*Your objective*.
If a line in the entries below includes the string "divider", copy it out.
__________
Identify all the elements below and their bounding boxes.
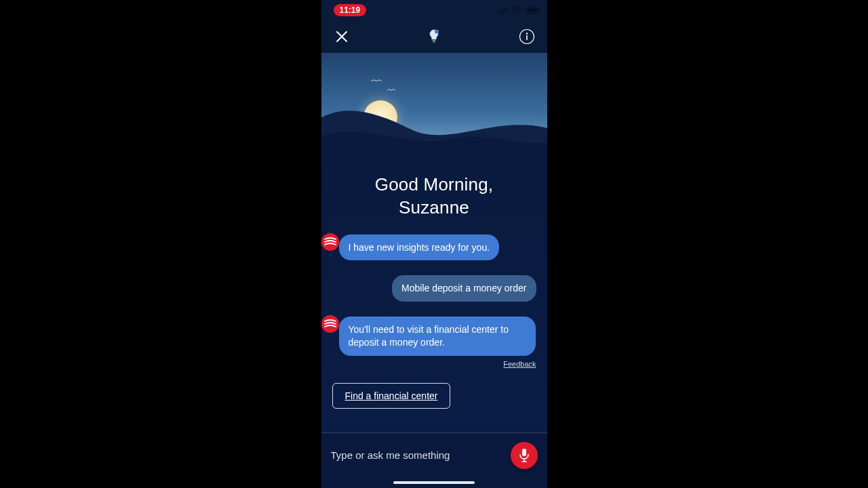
hero-landscape — [321, 53, 547, 155]
bot-message-row: I have new insights ready for you. — [321, 232, 547, 264]
home-indicator[interactable] — [393, 481, 475, 484]
action-row: Find a financial center — [321, 379, 547, 413]
info-icon — [519, 28, 535, 45]
greeting-line2: Suzanne — [332, 197, 536, 220]
bot-avatar — [321, 315, 339, 333]
stage: 11:19 — [0, 0, 868, 488]
svg-point-11 — [526, 33, 527, 34]
device-frame: 11:19 — [321, 0, 547, 488]
bank-logo-icon — [323, 319, 337, 329]
close-button[interactable] — [331, 26, 353, 47]
cellular-icon — [497, 7, 508, 14]
greeting-line1: Good Morning, — [332, 174, 536, 197]
close-icon — [335, 30, 349, 43]
battery-icon — [526, 7, 540, 14]
svg-rect-2 — [502, 9, 505, 14]
input-bar — [321, 432, 547, 488]
hills — [321, 75, 547, 155]
svg-rect-3 — [505, 7, 507, 14]
header-bar — [321, 20, 547, 53]
microphone-button[interactable] — [511, 442, 538, 469]
wifi-icon — [512, 7, 521, 14]
info-button[interactable] — [516, 26, 538, 47]
svg-rect-0 — [497, 12, 499, 14]
status-right-cluster — [497, 7, 540, 14]
bank-logo-icon — [323, 237, 337, 247]
bot-message-row: You'll need to visit a financial center … — [321, 314, 547, 359]
svg-rect-12 — [526, 35, 528, 40]
svg-rect-13 — [522, 449, 526, 456]
find-financial-center-button[interactable]: Find a financial center — [332, 383, 451, 409]
svg-rect-1 — [500, 10, 502, 14]
status-bar: 11:19 — [321, 0, 547, 20]
insights-button[interactable] — [423, 26, 445, 47]
svg-rect-6 — [538, 9, 540, 12]
svg-point-9 — [435, 30, 439, 34]
bot-message[interactable]: I have new insights ready for you. — [339, 235, 500, 261]
bot-avatar — [321, 233, 339, 251]
svg-rect-7 — [433, 40, 436, 41]
feedback-row: Feedback — [321, 359, 547, 372]
user-message: Mobile deposit a money order — [392, 275, 536, 302]
bot-message: You'll need to visit a financial center … — [339, 317, 536, 356]
user-message-row: Mobile deposit a money order — [321, 272, 547, 304]
microphone-icon — [518, 448, 530, 463]
svg-rect-8 — [433, 41, 435, 42]
recording-time-pill[interactable]: 11:19 — [334, 4, 367, 16]
feedback-link[interactable]: Feedback — [503, 360, 536, 368]
greeting: Good Morning, Suzanne — [321, 155, 547, 232]
message-input[interactable] — [331, 449, 504, 461]
chat-content: Good Morning, Suzanne I have new insight… — [321, 155, 547, 432]
svg-rect-5 — [527, 8, 537, 12]
lightbulb-icon — [427, 29, 441, 44]
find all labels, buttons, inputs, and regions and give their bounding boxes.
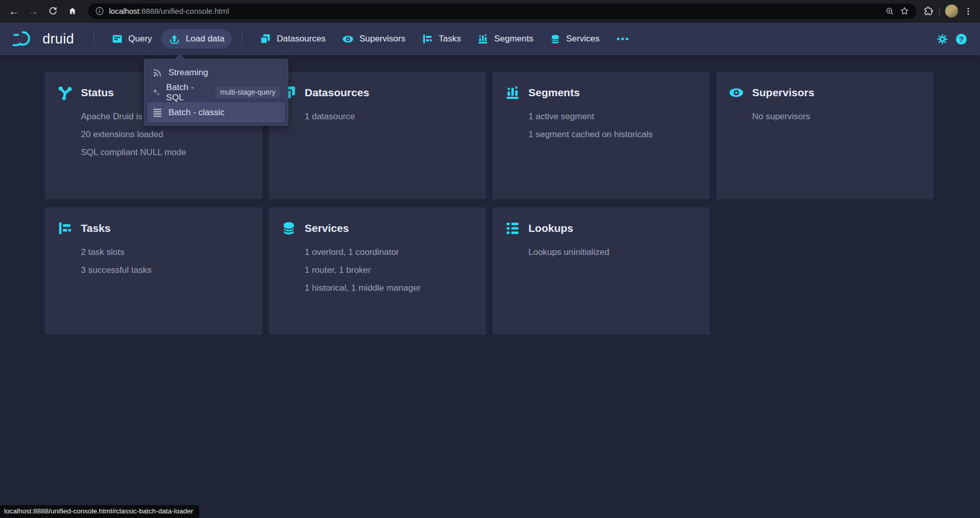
services-card-icon: [281, 221, 296, 236]
status-icon: [57, 85, 73, 100]
database-icon: [550, 34, 561, 45]
reload-button[interactable]: [44, 3, 61, 20]
nav-datasources[interactable]: Datasources: [252, 29, 332, 49]
menu-item-batch-classic[interactable]: Batch - classic: [147, 102, 285, 122]
chrome-right-controls: [924, 4, 975, 18]
home-icon: [68, 6, 77, 16]
card-status-title: Status: [81, 87, 114, 99]
extensions-icon[interactable]: [924, 6, 934, 16]
home-button[interactable]: [63, 3, 81, 20]
segments-card-icon: [505, 85, 520, 100]
link-preview-tooltip: localhost:8888/unified-console.html#clas…: [0, 505, 199, 518]
nav-segments[interactable]: Segments: [470, 29, 541, 49]
card-supervisors-title: Supervisors: [752, 87, 814, 99]
lookups-line: Lookups uninitialized: [528, 243, 697, 261]
back-icon: ←: [9, 6, 19, 16]
card-datasources[interactable]: Datasources 1 datasource: [269, 72, 486, 199]
menu-batch-sql-label: Batch - SQL: [166, 82, 204, 103]
profile-avatar[interactable]: [945, 4, 958, 18]
nav-services[interactable]: Services: [543, 29, 607, 49]
card-segments[interactable]: Segments 1 active segment 1 segment cach…: [493, 72, 710, 199]
nav-query-label: Query: [129, 34, 152, 44]
menu-batch-classic-label: Batch - classic: [168, 107, 225, 118]
nav-load-data-label: Load data: [186, 34, 225, 44]
settings-gear-icon[interactable]: [937, 34, 948, 45]
card-services[interactable]: Services 1 overlord, 1 coordinator 1 rou…: [269, 207, 486, 335]
browser-toolbar: ← → localhost:8888/unified-console.html: [0, 0, 980, 23]
url-host: localhost: [109, 7, 139, 15]
card-datasources-title: Datasources: [305, 87, 369, 99]
sparkles-icon: [152, 87, 161, 98]
url-text: localhost:8888/unified-console.html: [109, 7, 229, 15]
reload-icon: [48, 6, 58, 16]
tasks-line: 3 successful tasks: [81, 261, 250, 279]
card-segments-title: Segments: [528, 87, 580, 99]
header-right-controls: ?: [937, 34, 967, 45]
datasources-line: 1 datasource: [305, 107, 474, 125]
supervisors-line: No supervisors: [752, 107, 921, 125]
url-bar[interactable]: localhost:8888/unified-console.html: [88, 4, 917, 19]
datasources-icon: [260, 33, 271, 45]
browser-menu-icon[interactable]: [964, 7, 973, 16]
card-tasks-title: Tasks: [81, 222, 111, 234]
card-datasources-lines: 1 datasource: [305, 107, 474, 125]
toolbar-separator: [939, 7, 940, 16]
card-lookups-title: Lookups: [528, 222, 573, 234]
card-supervisors[interactable]: Supervisors No supervisors: [716, 72, 933, 199]
card-services-title: Services: [305, 222, 349, 234]
card-services-lines: 1 overlord, 1 coordinator 1 router, 1 br…: [305, 243, 474, 297]
nav-services-label: Services: [566, 34, 600, 44]
nav-datasources-label: Datasources: [276, 34, 325, 44]
nav-tasks-label: Tasks: [439, 34, 461, 44]
card-tasks[interactable]: Tasks 2 task slots 3 successful tasks: [45, 207, 262, 335]
services-line: 1 overlord, 1 coordinator: [305, 243, 474, 261]
eye-icon: [342, 33, 354, 45]
status-line: SQL compliant NULL mode: [81, 143, 250, 161]
back-button[interactable]: ←: [5, 3, 23, 20]
supervisors-card-icon: [729, 85, 744, 100]
druid-logo[interactable]: druid: [11, 28, 74, 50]
card-segments-lines: 1 active segment 1 segment cached on his…: [528, 107, 697, 143]
tasks-line: 2 task slots: [81, 243, 250, 261]
status-line: 20 extensions loaded: [81, 125, 250, 143]
lookups-card-icon: [505, 221, 520, 236]
th-list-icon: [152, 107, 163, 118]
bar-chart-icon: [477, 33, 488, 45]
bookmark-star-icon[interactable]: [900, 6, 909, 16]
card-tasks-lines: 2 task slots 3 successful tasks: [81, 243, 250, 279]
gantt-icon: [422, 33, 433, 45]
tasks-card-icon: [57, 221, 73, 236]
query-icon: [112, 33, 123, 45]
msq-badge: multi-stage-query: [216, 87, 280, 98]
card-supervisors-lines: No supervisors: [752, 107, 921, 125]
cloud-upload-icon: [168, 33, 180, 45]
nav-segments-label: Segments: [494, 34, 534, 44]
druid-logo-icon: [11, 28, 38, 50]
url-path: :8888/unified-console.html: [139, 7, 229, 15]
streaming-icon: [152, 67, 163, 78]
nav-load-data[interactable]: Load data: [161, 29, 232, 49]
segments-line: 1 segment cached on historicals: [528, 125, 697, 143]
menu-streaming-label: Streaming: [168, 68, 208, 78]
nav-query[interactable]: Query: [104, 29, 159, 49]
zoom-page-icon[interactable]: [885, 7, 894, 16]
nav-more[interactable]: [609, 29, 636, 49]
menu-item-batch-sql[interactable]: Batch - SQL multi-stage-query: [147, 82, 285, 102]
site-info-icon: [95, 7, 104, 15]
brand-name: druid: [42, 31, 74, 47]
nav-supervisors[interactable]: Supervisors: [335, 29, 413, 49]
druid-header: druid Query Load data Datasources Superv…: [0, 23, 980, 55]
nav-tasks[interactable]: Tasks: [415, 29, 468, 49]
card-lookups[interactable]: Lookups Lookups uninitialized: [493, 207, 710, 335]
card-lookups-lines: Lookups uninitialized: [528, 243, 697, 261]
nav-supervisors-label: Supervisors: [359, 34, 406, 44]
help-icon: ?: [959, 35, 964, 44]
services-line: 1 router, 1 broker: [305, 261, 474, 279]
forward-button[interactable]: →: [25, 3, 42, 20]
help-button[interactable]: ?: [956, 34, 967, 45]
nav-divider: [242, 32, 242, 46]
menu-item-streaming[interactable]: Streaming: [147, 62, 285, 82]
nav-divider: [94, 32, 94, 46]
more-dots-icon: [616, 36, 629, 41]
forward-icon: →: [28, 6, 38, 16]
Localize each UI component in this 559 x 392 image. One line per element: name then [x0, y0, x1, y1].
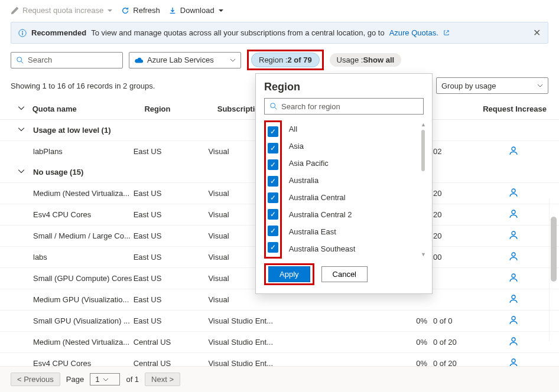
__________
*Solution for this exercise*.
nav-divider: [242, 32, 242, 46]
nav-divider: [94, 32, 94, 46]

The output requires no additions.